The inhibition by ATO depended on the redox state of TrxR because without the presence of NADPH, TrxR could not be inhibited by ATO (Fig. 1B). In TrxR both the N-terminal disulfide and C-terminal active-site Cys-Sec are oxidized, and they are reduced by NADPH. However, NADPH did not participate directly in the reaction between TrxR and ATO because after removing the coenzyme by a desalting column, the isolated reduced TrxR with free thiol and selenol groups was inhibited by ATO (data not shown). Additionally, there is a remarkable difference between the active sites of mammalian and bacterial TrxR. Both enzymes have a redox-active disulfide plus NADPH- and FAD-binding domains, but mammalian TrxR possesses its active site in an elongation containing a penultimate Sec residue (29). ATO (0–5 μM) exhibited no inhibitory effect on the Escherichia coli Trx system, indicating that the active site Cys-Sec, especially the Sec is critical for the inhibitory effect (Fig. 1B).

In fact, the critical role of Sec in the C-terminal active site for the high affinity of arsenic with TrxR was shown by the association of TrxR with phenylarsine oxide (PAO)–Sepharose, which has been used to purify the recombinant TrxR (30). The recombinantly expressed rat enzyme from E. coli cell lysate with an enzymatic specific activity of 15 units/mg protein is composed of nearly half of full-length active TrxR and half as a truncated TrxR-inactive form lacking the last two Sec-Gly amino acid residues. The active full-length TrxR with its C-terminal GCUG motif is binding much stronger than the truncated form with PAO–Sepharose, a resin containing arsenic.
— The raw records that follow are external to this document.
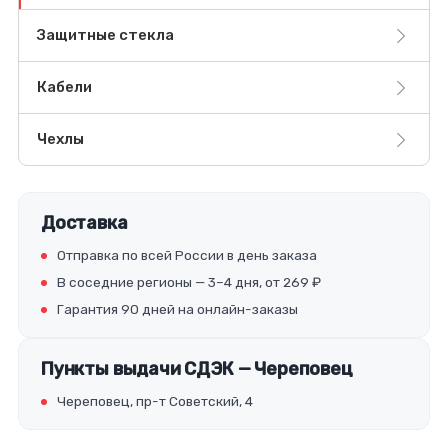
Защитные стекла
Кабели
Чехлы
Доставка
Отправка по всей России в день заказа
В соседние регионы — 3–4 дня, от 269 ₽
Гарантия 90 дней на онлайн-заказы
Пункты выдачи СДЭК — Череповец
Череповец, пр-т Советский, 4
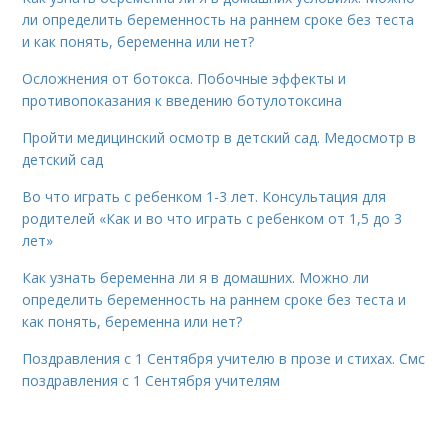
ли определить беременность на раннем сроке без теста
и как понять, беременна или нет?
Осложнения от ботокса. Побочные эффекты и
противопоказания к введению ботулотоксина
Пройти медицинский осмотр в детский сад. Медосмотр в
детский сад
Во что играть с ребенком 1-3 лет. Консультация для
родителей «Как и во что играть с ребенком от 1,5 до 3
лет»
Как узнать беременна ли я в домашних. Можно ли
определить беременность на раннем сроке без теста и
как понять, беременна или нет?
Поздравления с 1 Сентября учителю в прозе и стихах. Смс
поздравления с 1 Сентября учителям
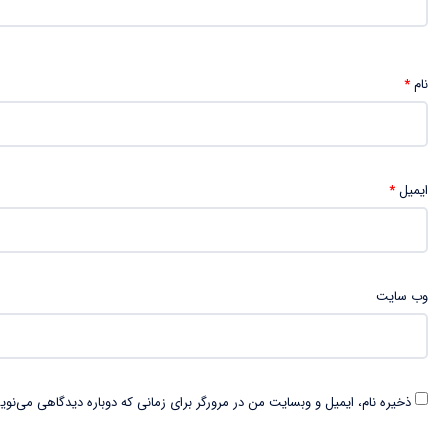
نام
*
ایمیل
*
وب‌ سایت
ذخیره نام، ایمیل و وبسایت من در مرورگر برای زمانی که دوباره دیدگاهی می‌نوی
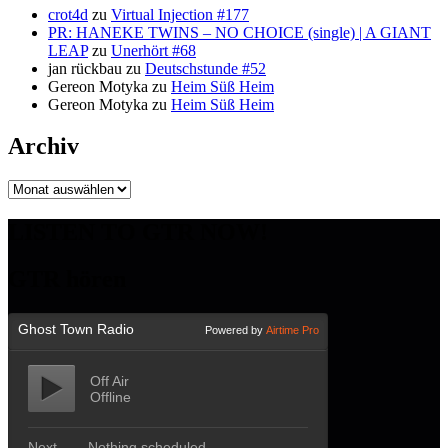
crot4d
zu
Virtual Injection #177
PR: HANEKE TWINS – NO CHOICE (single) | A GIANT
LEAP
zu
Unerhört #68
jan rückbau
zu
Deutschstunde #52
Gereon Motyka
zu
Heim Süß Heim
Gereon Motyka
zu
Heim Süß Heim
Archiv
Archiv
LISTEN TO GTR NOW!
GTR hören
Full-length active TrxR with a specific activity of 35 units/mg protein is obtained after the PAO–Sepharose purification (30).
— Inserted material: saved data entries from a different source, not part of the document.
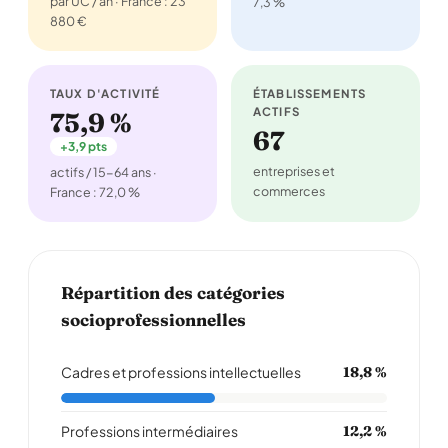
par UC / an · France : 23
7,3 %
880 €
TAUX D'ACTIVITÉ
ÉTABLISSEMENTS
ACTIFS
75,9 %
67
+3,9 pts
entreprises et
actifs / 15-64 ans ·
commerces
France : 72,0 %
Répartition des catégories
socioprofessionnelles
Cadres et professions intellectuelles
18,8 %
Professions intermédiaires
12,2 %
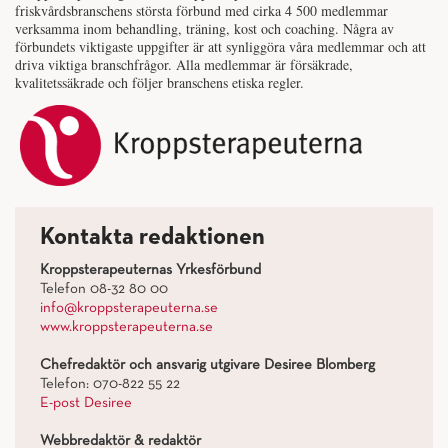
friskvårdsbranschens största förbund med cirka 4 500 medlemmar
verksamma inom behandling, träning, kost och coaching. Några av
förbundets viktigaste uppgifter är att synliggöra våra medlemmar och att
driva viktiga branschfrågor. Alla medlemmar är försäkrade,
kvalitetssäkrade och följer branschens etiska regler.
Kontakta redaktionen
Kroppsterapeuternas Yrkesförbund
Telefon 08-32 80 00
info@kroppsterapeuterna.se
www.kroppsterapeuterna.se
Chefredaktör och ansvarig utgivare Desiree Blomberg
Telefon: 070-822 55 22
E-post Desiree
Webbredaktör & redaktör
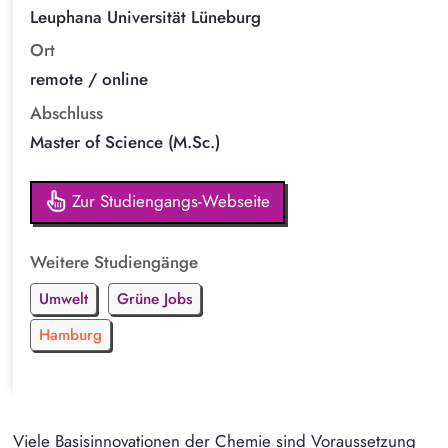
Leuphana Universität Lüneburg
Ort
remote / online
Abschluss
Master of Science (M.Sc.)
Zur Studiengangs-Webseite
Weitere Studiengänge
Umwelt
Grüne Jobs
Hamburg
Viele Basisinnovationen der Chemie sind Voraussetzung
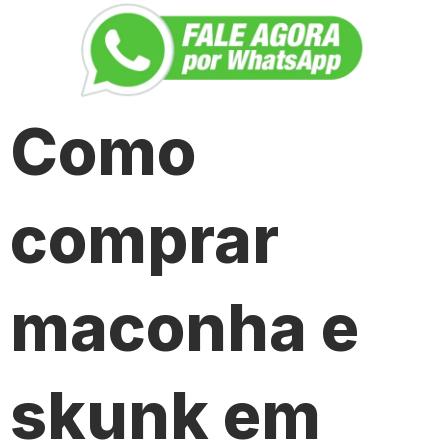
Como
comprar
maconha e
skunk em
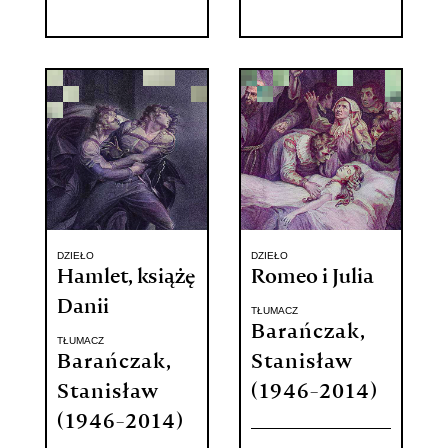
DZIEŁO
DZIEŁO
Hamlet, książę
Romeo i Julia
Danii
TŁUMACZ
Barańczak,
TŁUMACZ
Barańczak,
Stanisław
Stanisław
(1946-2014)
(1946-2014)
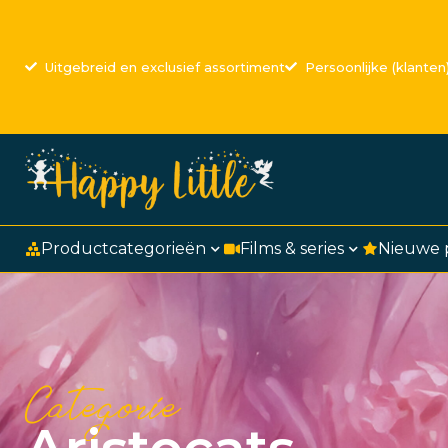
Uitgebreid en exclusief assortiment
Persoonlijke (klanten
Productcategorieën
Films & series
Nieuwe 
Categorie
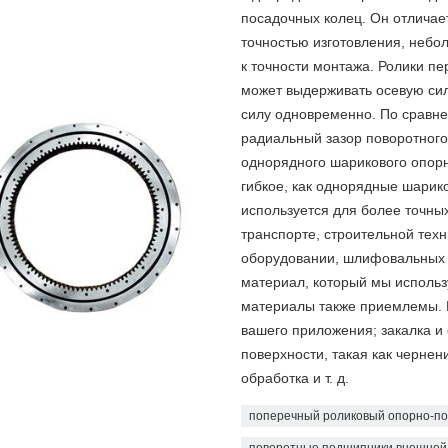
посадочных колец. Он отличае
точностью изготовления, неб
к точности монтажа. Ролики пе
может выдерживать осевую си
силу одновременно. По сравн
радиальный зазор поворотного
однорядного шарикового опорн
гибкое, как однорядные шари
используется для более точны
транспорте, строительной тех
оборудовании, шлифовальных и
материал, который мы использ
материалы также приемлемы. 
вашего приложения; закалка и
поверхности, такая как черне
обработка и т. д.
поперечный роликовый опорно-п
поворотные подшипники внешней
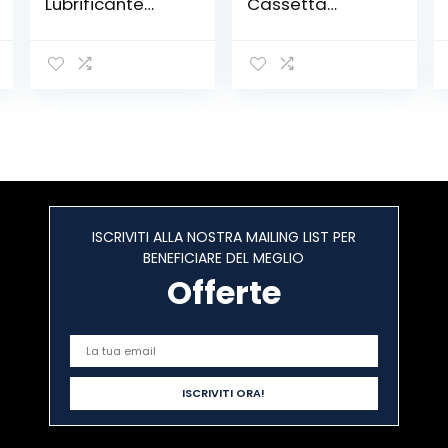
Lubrificante
Cassetta
Spray Con
Attrezzi,
Sistema Doppia
Cassetta Degli
Posizione, 500
Attrezzi Portatile
ml, Bianco
con Coltello,
Martello, Pinze,
Chiave
Regolabile,
Livella,
Cacciavite
Magnetico
ISCRIVITI ALLA NOSTRA MAILING LIST PER
BENEFICIARE DEL MEGLIO
Offerte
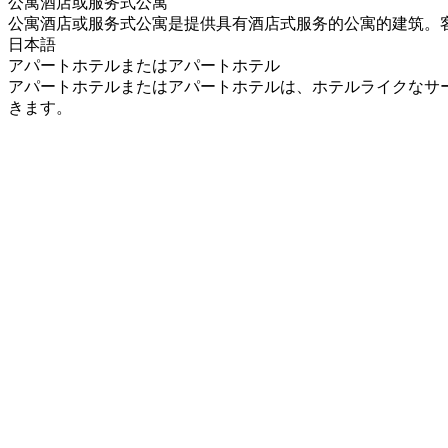
公寓酒店或服务式公寓
公寓酒店或服务式公寓是提供具有酒店式服务的公寓的建筑。
日本語
アパートホテルまたはアパートホテル
アパートホテルまたはアパートホテルは、ホテルライクなサ
きます。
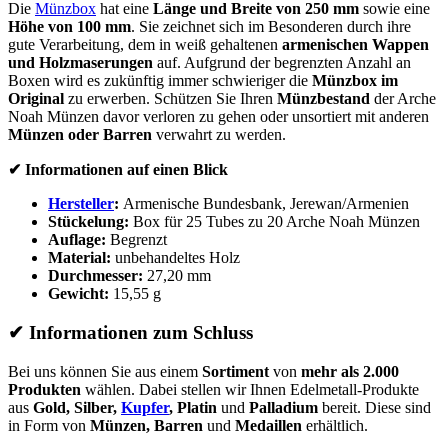
Die
Münzbox
hat eine
Länge und Breite von 250 mm
sowie eine
Höhe von 100 mm
. Sie zeichnet sich im Besonderen durch ihre
gute Verarbeitung, dem in weiß gehaltenen
armenischen Wappen
und Holzmaserungen
auf. Aufgrund der begrenzten Anzahl an
Boxen wird es zukünftig immer schwieriger die
Münzbox im
Original
zu erwerben. Schützen Sie Ihren
Münzbestand
der Arche
Noah Münzen davor verloren zu gehen oder unsortiert mit anderen
Münzen oder Barren
verwahrt zu werden.
✔
Informationen auf einen Blick
Hersteller
:
Armenische Bundesbank, Jerewan/Armenien
Stückelung:
Box für 25 Tubes zu 20 Arche Noah Münzen
Auflage:
Begrenzt
Material:
unbehandeltes Holz
Durchmesser:
27,20 mm
Gewicht:
15,55 g
✔
Informationen zum Schluss
Bei uns können Sie aus einem
Sortiment
von
mehr als 2.000
Produkten
wählen. Dabei stellen wir Ihnen Edelmetall-Produkte
aus
Gold, Silber,
Kupfer
, Platin
und
Palladium
bereit. Diese sind
in Form von
Münzen, Barren
und
Medaillen
erhältlich.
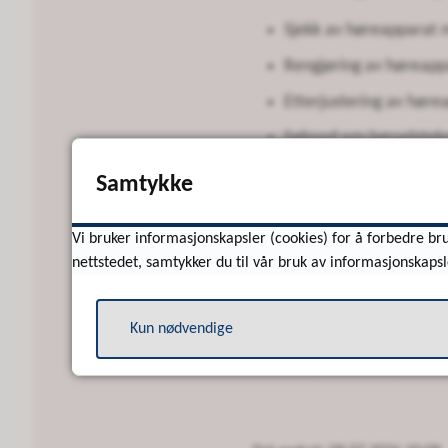
Sjekk av høreapparat m
Rengjøring av høreapp
Etterjustering av høre
Søknad om hørselstekn
Innsending av apparat 
Samtykke
Råd og veiledning.
Vi bruker informasjonskapsler (cookies) for å forbedre bru
Egenandel på servicen komm
nettstedet, samtykker du til vår bruk av informasjonskapsl
Send SMS eller ring hørse
Kun nødvendige
Telefon:
901 60 864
To see the exact binding site of TrxR with ATO, particularly whether the N-terminal disulfide or C-terminal active site reacts with ATO, we examined the trypsin-digested peptide mass of TrxR–ATO with a matrix-assisted laser desorption/ionization mass spectrometry (MALDI). Compared with the control mass spectra of TrxR, a new mass peak at 1,234.6 appeared, which fit the calculation value 1,234.3 of a C-terminal fragment SGGDILQSGCUG plus one AsOH and minus two H (1,144.4 + 74.9 + 17.0 − 2.0). This result suggests that arsenic binds with sulfur and selenium in the motif GCUG of TrxR directly (Fig. 1C). The mass fit SGGDILQSGCUG alone was also observed in the ATO-treated sample; it may be because of the high reactivity of Cys-Sec, and part of the C-terminal fragment loses its arsenic modification during the measurement by a retro Michael addition, which was observed in the interaction between TrxR with 4-hydroxynonenal (31). Peptide mass 1,501.7, which is assigned to oxidized N-terminal fragment W53GLGGTCVNVGCIPK67, was observed in the control sample without ATO treatment but not in the ATO-treated sample, indicating that the N-terminal active site participates in the reaction with ATO. Unfortunately, we did not get the mass that could be assigned to the complex of the fragment W53GLGGTCVNVGCIPK67 with ATO (Fig. 1C Inset). As a control, an adjacent peak 1,267.7, which is assigned to the peptide L340ELTPVAIQAGR351, was present in both ATO-treated and untreated samples. It is known that the two subunits in dimeric TrxR have a head-to-tail arrangement, and the N-terminal redox-active dithiol in one subunit and the C-terminal selenothiol-active site of the adjacent subunit form a redox active center (19). Thus, the above results suggest that both the N-terminal and the C-terminal active sites may react with ATO coincidently.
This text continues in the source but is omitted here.